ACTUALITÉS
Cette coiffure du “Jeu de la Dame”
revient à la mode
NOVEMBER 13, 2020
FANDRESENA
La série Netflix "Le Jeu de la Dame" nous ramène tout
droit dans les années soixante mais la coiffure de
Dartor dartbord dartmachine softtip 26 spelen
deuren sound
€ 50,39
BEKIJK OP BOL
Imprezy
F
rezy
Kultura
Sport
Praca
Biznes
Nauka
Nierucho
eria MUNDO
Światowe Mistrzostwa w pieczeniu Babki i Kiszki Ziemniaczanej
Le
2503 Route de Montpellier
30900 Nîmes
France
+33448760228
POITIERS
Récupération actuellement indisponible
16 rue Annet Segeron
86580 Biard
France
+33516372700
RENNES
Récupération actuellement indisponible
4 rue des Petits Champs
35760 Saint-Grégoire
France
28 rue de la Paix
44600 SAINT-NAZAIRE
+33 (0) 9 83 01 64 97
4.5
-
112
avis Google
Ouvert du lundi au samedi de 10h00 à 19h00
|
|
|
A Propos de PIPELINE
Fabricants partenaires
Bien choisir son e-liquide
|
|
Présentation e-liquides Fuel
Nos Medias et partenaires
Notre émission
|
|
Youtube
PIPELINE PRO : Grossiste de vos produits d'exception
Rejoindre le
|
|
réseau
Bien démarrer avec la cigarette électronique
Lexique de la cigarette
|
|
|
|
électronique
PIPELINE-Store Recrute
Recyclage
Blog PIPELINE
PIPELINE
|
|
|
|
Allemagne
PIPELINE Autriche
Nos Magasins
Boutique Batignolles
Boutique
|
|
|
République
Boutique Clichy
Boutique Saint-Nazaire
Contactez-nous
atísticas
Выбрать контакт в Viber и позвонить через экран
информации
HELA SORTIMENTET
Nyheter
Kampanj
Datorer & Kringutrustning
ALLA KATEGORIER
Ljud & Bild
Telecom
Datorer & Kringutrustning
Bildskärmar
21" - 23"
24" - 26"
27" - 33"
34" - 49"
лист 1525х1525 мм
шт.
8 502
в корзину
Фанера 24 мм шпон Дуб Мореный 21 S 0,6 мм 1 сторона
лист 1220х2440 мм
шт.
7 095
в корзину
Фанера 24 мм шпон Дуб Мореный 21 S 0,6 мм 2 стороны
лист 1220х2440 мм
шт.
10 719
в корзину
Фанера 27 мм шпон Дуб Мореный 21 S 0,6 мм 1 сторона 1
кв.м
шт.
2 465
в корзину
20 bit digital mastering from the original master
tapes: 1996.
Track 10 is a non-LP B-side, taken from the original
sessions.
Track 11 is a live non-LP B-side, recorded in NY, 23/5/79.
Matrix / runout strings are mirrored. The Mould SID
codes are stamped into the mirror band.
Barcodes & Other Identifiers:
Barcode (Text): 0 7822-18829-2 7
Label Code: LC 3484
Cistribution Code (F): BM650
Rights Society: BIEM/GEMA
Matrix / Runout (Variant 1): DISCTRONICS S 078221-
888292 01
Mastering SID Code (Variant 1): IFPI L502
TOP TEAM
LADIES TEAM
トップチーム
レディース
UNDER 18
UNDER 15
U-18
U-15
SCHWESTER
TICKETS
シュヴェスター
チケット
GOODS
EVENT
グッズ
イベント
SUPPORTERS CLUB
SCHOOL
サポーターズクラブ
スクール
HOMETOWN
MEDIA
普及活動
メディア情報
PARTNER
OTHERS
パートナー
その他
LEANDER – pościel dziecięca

· · · · · · ·

▶ **Exercise**
Reproduce each line above exactly.

▶ **Written solution**
ACTUALITÉS
Cette coiffure du “Jeu de la Dame”
revient à la mode
NOVEMBER 13, 2020
FANDRESENA
La série Netflix "Le Jeu de la Dame" nous ramène tout
droit dans les années soixante mais la coiffure de
Dartor dartbord dartmachine softtip 26 spelen
deuren sound
€ 50,39
BEKIJK OP BOL
Imprezy
F
rezy
Kultura
Sport
Praca
Biznes
Nauka
Nierucho
eria MUNDO
Światowe Mistrzostwa w pieczeniu Babki i Kiszki Ziemniaczanej
Le
2503 Route de Montpellier
30900 Nîmes
France
+33448760228
POITIERS
Récupération actuellement indisponible
16 rue Annet Segeron
86580 Biard
France
+33516372700
RENNES
Récupération actuellement indisponible
4 rue des Petits Champs
35760 Saint-Grégoire
France
28 rue de la Paix
44600 SAINT-NAZAIRE
+33 (0) 9 83 01 64 97
4.5
-
112
avis Google
Ouvert du lundi au samedi de 10h00 à 19h00
|
|
|
A Propos de PIPELINE
Fabricants partenaires
Bien choisir son e-liquide
|
|
Présentation e-liquides Fuel
Nos Medias et partenaires
Notre émission
|
|
Youtube
PIPELINE PRO : Grossiste de vos produits d'exception
Rejoindre le
|
|
réseau
Bien démarrer avec la cigarette électronique
Lexique de la cigarette
|
|
|
|
électronique
PIPELINE-Store Recrute
Recyclage
Blog PIPELINE
PIPELINE
|
|
|
|
Allemagne
PIPELINE Autriche
Nos Magasins
Boutique Batignolles
Boutique
|
|
|
République
Boutique Clichy
Boutique Saint-Nazaire
Contactez-nous
atísticas
Выбрать контакт в Viber и позвонить через экран
информации
HELA SORTIMENTET
Nyheter
Kampanj
Datorer & Kringutrustning
ALLA KATEGORIER
Ljud & Bild
Telecom
Datorer & Kringutrustning
Bildskärmar
21" - 23"
24" - 26"
27" - 33"
34" - 49"
лист 1525х1525 мм
шт.
8 502
в корзину
Фанера 24 мм шпон Дуб Мореный 21 S 0,6 мм 1 сторона
лист 1220х2440 мм
шт.
7 095
в корзину
Фанера 24 мм шпон Дуб Мореный 21 S 0,6 мм 2 стороны
лист 1220х2440 мм
шт.
10 719
в корзину
Фанера 27 мм шпон Дуб Мореный 21 S 0,6 мм 1 сторона 1
кв.м
шт.
2 465
в корзину
20 bit digital mastering from the original master
tapes: 1996.
Track 10 is a non-LP B-side, taken from the original
sessions.
Track 11 is a live non-LP B-side, recorded in NY, 23/5/79.
Matrix / runout strings are mirrored. The Mould SID
codes are stamped into the mirror band.
Barcodes & Other Identifiers:
Barcode (Text): 0 7822-18829-2 7
Label Code: LC 3484
Cistribution Code (F): BM650
Rights Society: BIEM/GEMA
Matrix / Runout (Variant 1): DISCTRONICS S 078221-
888292 01
Mastering SID Code (Variant 1): IFPI L502
TOP TEAM
LADIES TEAM
トップチーム
レディース
UNDER 18
UNDER 15
U-18
U-15
SCHWESTER
TICKETS
シュヴェスター
チケット
GOODS
EVENT
グッズ
イベント
SUPPORTERS CLUB
SCHOOL
サポーターズクラブ
スクール
HOMETOWN
MEDIA
普及活動
メディア情報
PARTNER
OTHERS
パートナー
その他
LEANDER – pościel dziecięca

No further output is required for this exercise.